Seáñez receives NIH-funded research career development award

The award includes one year of funding for research

Beth Miller  
Ismael Seáñez

Ismael Seáñez, assistant professor of biomedical engineering in the McKelvey School of Engineering and of neurosurgery in the School of Medicine, has been selected as a K12 scholar by the Interdisciplinary Rehabilitation Engineering Research Career Development Program in Movement and Rehabilitation Sciences funded by the National Institutes of Health.

As part of the award, Seáñez will receive funding to support research and career development to understand how spinal cord stimulation changes the behavior of the central nervous system in people with spinal cord injury. In addition, he will attend a movement and rehabilitation sciences clinical boot camp and training event at Northwestern University in 2022, where he will present his research.

The program’s goal is to recruit and train scholars with engineering and other quantitative backgrounds to become successful rehabilitation scientists in basic, translational and/or clinical research; to provide them with an in-depth understanding of rehabilitation patient-centered clinical problems; and to provide career development and mentoring opportunities. The program was created by a consortium of nine institutions in the field.
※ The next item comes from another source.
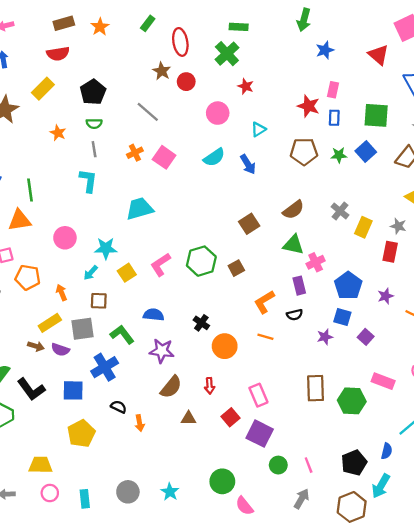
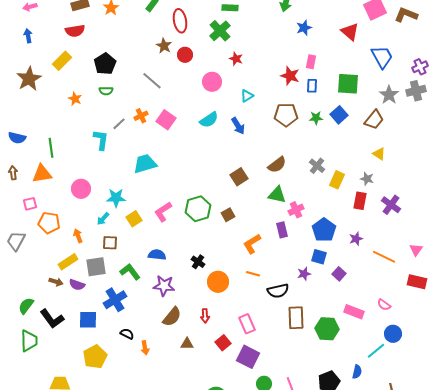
gray line: (94, 149) -> (119, 124), moved, turned 56
black semicircle: (295, 315) -> (278, 291), moved, size x1.5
Seáñez’s research involves the use of body-machine interfaces to provide a higher level of control for assistive devices and neuroprosthetics and to improve motor function through rehabilitation. He hopes that knowledge from this study can be used to develop neuro-rehabilitation tools and programs that maximize recovery and improve the quality of life of people with spinal cord injury.


The McKelvey School of Engineering at Washington University in St. Louis promotes independent inquiry and education with an emphasis on scientific excellence, innovation and collaboration without boundaries. McKelvey Engineering has top-ranked research and graduate programs across departments, particularly in biomedical engineering, environmental engineering and computing, and has one of the most selective undergraduate programs in the country. With 165 full-time faculty, 1,420 undergraduate students, 1,614 graduate students and 21,000 living alumni, we are working to solve some of society’s greatest challenges; to prepare students to become leaders and innovate throughout their careers; and to be a catalyst of economic development for the St. Louis region and beyond.